Floor Tape Store

Wednesday, November 16, 2022

Action Centered Leadership

Every business wants to be successful and generate results. If only there was a simple formula we could use to make that happen. Well actually, for decades there has been. Maybe you’re not familiar with it but that’s what I’m sharing with you today. We are looking at John Adair’s Action Centered Leadership model.

Back in 1973, British leadership expert John Adair published his action centered leadership model. It’s also known as the “three-circle” model. He developed this model during the 60s to show a more relevant and modern leadership approach.

Model of Action-Centered Leadership is developed by focusing on what leaders do and is based on the following principles:

  • The task can only be performed by the team rather than any one person/leader
  • The team will excel only when all members are fully developed
  • The members must be motivated and need to challenge the task
  • Leadership can be taught; if one person can do something, then others can also learn to do it

Adair’s action model can be represented by Adair’s three circles, which illustrates his three core management responsibilities. Each of these three elements plays an important role in the leadership, and only when all three are balanced properly, the leader is going to be successful and effective:

1. Achieving the task: Task is the foundation that creates the need for leadership. Without the task, there is no need for any leadership.
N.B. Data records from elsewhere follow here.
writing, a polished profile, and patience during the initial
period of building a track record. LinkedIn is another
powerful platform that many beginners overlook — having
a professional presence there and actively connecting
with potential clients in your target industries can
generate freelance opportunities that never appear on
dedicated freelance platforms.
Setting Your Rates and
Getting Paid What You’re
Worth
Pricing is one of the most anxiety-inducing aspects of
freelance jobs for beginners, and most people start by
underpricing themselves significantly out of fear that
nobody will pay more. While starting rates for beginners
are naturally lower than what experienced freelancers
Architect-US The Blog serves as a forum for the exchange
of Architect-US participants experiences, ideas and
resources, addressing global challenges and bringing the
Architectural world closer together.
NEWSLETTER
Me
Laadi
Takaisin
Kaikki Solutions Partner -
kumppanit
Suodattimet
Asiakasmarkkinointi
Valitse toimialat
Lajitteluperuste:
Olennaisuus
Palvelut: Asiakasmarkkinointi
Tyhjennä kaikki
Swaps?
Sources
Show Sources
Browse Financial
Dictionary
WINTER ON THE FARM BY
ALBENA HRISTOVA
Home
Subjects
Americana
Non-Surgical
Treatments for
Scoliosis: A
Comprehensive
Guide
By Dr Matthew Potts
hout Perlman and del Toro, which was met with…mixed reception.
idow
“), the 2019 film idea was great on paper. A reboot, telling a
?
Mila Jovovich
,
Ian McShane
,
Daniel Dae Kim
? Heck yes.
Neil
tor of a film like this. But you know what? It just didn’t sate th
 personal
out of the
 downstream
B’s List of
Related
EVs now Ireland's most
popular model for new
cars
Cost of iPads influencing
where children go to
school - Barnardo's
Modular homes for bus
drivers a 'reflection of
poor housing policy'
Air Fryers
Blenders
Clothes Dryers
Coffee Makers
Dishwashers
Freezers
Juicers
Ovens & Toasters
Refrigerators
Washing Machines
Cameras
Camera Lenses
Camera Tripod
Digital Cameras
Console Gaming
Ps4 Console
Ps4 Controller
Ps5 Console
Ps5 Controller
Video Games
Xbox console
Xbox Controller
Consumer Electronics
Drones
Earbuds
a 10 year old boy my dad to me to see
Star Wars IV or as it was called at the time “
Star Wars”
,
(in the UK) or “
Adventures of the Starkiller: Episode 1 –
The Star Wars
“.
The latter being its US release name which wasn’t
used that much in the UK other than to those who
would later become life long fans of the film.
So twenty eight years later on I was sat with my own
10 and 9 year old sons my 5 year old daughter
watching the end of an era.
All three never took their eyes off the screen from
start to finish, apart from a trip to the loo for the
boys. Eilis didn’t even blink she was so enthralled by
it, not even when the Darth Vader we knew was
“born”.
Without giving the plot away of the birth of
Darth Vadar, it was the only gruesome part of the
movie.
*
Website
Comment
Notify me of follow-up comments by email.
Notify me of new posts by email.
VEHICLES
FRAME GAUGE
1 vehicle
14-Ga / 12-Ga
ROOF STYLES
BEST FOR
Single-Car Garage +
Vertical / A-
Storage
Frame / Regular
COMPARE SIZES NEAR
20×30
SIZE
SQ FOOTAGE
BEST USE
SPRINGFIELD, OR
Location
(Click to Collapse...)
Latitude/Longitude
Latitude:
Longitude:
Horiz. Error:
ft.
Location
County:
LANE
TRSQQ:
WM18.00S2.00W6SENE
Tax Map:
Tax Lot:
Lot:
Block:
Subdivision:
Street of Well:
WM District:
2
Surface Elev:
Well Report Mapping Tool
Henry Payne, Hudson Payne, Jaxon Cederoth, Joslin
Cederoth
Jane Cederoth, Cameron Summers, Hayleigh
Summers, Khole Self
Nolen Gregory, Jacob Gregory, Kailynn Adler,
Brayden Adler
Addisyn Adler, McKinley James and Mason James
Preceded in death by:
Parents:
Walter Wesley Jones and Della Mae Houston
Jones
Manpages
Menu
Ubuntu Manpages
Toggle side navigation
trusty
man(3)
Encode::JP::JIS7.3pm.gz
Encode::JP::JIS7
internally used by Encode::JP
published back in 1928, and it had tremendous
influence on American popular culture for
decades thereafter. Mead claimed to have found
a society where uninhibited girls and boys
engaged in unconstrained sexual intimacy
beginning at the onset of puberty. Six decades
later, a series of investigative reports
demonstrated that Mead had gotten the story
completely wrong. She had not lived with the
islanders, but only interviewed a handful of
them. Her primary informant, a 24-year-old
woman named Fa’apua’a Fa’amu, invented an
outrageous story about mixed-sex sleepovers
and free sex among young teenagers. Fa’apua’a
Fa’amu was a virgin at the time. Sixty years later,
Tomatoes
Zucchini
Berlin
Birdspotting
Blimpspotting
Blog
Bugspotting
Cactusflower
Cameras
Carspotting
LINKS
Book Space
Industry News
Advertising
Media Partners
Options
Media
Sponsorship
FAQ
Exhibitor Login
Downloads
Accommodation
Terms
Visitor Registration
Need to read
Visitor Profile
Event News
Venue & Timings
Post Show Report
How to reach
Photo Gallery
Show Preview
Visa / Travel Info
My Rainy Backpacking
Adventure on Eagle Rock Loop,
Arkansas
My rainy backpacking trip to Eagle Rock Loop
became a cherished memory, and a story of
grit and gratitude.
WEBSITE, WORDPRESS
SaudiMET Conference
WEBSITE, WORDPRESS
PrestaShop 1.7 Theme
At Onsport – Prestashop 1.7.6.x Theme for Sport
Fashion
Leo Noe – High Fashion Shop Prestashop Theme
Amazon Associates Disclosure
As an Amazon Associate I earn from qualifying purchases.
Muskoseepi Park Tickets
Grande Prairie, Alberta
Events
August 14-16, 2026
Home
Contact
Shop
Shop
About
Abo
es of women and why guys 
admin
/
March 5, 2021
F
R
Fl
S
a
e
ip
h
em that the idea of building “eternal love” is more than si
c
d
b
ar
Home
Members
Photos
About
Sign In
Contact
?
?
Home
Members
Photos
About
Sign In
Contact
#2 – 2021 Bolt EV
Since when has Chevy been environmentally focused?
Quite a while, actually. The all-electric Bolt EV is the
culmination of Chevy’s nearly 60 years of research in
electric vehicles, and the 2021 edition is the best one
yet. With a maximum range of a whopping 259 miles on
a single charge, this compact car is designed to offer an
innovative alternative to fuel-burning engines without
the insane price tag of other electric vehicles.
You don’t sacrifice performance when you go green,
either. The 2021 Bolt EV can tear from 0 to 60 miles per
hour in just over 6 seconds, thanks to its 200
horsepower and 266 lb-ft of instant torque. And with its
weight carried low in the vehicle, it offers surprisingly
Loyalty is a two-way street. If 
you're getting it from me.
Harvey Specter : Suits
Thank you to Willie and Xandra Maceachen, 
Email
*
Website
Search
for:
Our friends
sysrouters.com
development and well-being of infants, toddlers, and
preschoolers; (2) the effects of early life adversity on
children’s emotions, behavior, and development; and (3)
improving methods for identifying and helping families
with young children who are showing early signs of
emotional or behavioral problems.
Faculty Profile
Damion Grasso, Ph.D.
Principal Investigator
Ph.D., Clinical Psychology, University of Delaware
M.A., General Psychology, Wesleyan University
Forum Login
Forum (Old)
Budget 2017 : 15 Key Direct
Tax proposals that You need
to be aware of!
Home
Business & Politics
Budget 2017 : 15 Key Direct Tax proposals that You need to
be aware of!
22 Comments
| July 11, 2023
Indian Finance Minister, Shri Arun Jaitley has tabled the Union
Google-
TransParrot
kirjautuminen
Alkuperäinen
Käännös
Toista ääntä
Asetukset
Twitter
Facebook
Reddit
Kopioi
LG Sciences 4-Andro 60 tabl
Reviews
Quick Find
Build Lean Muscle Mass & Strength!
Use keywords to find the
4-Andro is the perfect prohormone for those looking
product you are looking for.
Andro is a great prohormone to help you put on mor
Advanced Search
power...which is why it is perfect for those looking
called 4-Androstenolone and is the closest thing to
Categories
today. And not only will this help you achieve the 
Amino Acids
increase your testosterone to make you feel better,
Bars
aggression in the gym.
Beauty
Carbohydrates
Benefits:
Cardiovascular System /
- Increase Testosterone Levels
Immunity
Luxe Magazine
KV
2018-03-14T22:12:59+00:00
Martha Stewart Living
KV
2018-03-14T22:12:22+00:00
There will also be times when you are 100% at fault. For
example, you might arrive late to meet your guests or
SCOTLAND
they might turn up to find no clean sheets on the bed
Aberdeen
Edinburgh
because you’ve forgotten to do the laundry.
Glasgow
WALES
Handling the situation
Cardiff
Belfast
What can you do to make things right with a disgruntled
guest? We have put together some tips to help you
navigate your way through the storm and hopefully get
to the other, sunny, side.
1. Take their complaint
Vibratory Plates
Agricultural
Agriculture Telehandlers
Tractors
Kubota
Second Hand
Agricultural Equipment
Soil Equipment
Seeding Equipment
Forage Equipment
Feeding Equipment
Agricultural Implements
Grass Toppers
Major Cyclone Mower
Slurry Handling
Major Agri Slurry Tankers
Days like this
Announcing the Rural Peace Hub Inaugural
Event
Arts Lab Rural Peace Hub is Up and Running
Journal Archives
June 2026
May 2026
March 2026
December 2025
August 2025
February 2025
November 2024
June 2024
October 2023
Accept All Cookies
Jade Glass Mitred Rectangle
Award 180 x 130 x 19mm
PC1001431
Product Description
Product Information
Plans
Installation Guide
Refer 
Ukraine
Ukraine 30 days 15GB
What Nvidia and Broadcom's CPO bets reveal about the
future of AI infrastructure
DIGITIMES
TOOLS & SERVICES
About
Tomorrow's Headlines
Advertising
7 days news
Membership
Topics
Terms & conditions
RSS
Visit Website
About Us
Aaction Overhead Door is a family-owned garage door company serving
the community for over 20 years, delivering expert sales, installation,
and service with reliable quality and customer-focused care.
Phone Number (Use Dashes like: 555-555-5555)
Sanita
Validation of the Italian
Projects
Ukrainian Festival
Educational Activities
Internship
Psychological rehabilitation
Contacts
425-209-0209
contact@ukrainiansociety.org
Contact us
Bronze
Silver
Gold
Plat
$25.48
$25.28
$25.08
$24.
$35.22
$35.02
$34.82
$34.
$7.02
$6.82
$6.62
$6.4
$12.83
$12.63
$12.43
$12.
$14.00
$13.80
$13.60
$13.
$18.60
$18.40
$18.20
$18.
Every leadership role is developed because there is a goal in mind, and someone needs to be in charge of directing the team toward that goal.

2. Managing the team or group: To achieve tasks, the team is essential. The team is made up of individuals having different skills and experiences, and they collectively contribute to the business goal. A leader’s key responsibility is to motivate the team members to put in their best for the best possible performance towards completing the task.

3. Managing/Empowering individuals: The leader is responsible for each individual employee, his progress, and development. Forgetting about individuals as humans and treating them only as a resource that must do what is best for the organization is a big leadership mistake. Extracting the best effort from each person on the team requires treating them with trust and respect as individuals that they are. Each individual needs recognition by means of salary, fun, and challenging work and responsibility.

Adair focused on 8 key functions for action centered leadership to happen.  

  • Defining the task: here we are creating clarity and setting the direction. We should use SMARTER goals to help achieve these results.  
  • Planning: it’s about having a strategy to achieve the task. We need to look at all options and take suggestions from the team when planning what to do and how to do it.  
  • Briefing the team: we need to communicate with the team regularly. Here we are providing feedback and accepting input.   
  • Controlling what happens: we will have control measures in place to maintain standards. These measures will ensure we are monitoring the situation and taking action when needed.  
  • Evaluating results: it’s important that we’re reviewing individual and team performance and tracking milestones. We also need to identify areas of improvement.  
  • Motivating individuals: we are responsible for providing recognition and praise, using motivators effectively.  Therefore, we are keeping the team driven to achieve the results.  
  • Organizing people: All leaders need to have the capability of arranging the team into a highly functional unit. We do this by using time management, delegation, and development to keep people on track.  
  • Setting an example: here we need to lead by example. We cannot expect the team to follow our lead if we are inconsistent.  

As you can see, all 3 elements of Task, Team and Individual feature throughout these key functions. 

Some criticize the hierarchical approach that Adair’s theory takes, claiming it does not allow for modern organizational structures that tend to be more linear. Current thinking suggests that leadership should focus on empowerment, enabling and encouraging innovation, whereas Adair takes a more traditional approach which could be seen as authoritarian.

However, others claim that the simplicity of Adair’s model makes it ‘timeless’ and the simple, practical framework provides clarity to the role of a leader. The simplicity of Adair’s ideas results in this model being relevant to leaders, irrespective of the sector they work in and the task being completed.

Successful implementation of Adair’s model will enable leaders to

- Build morale

- Achieve strong results

- Improve work quality

- Develop strong teams

- Improve productivity

Overall, I highly recommend learning this simple model and using action centered leadership. This approach will help us focus on those 3 key elements better. It also allows us to practice those 8 functions that Adair highlighted to allow this model to work even better. Give it a try and see the benefits.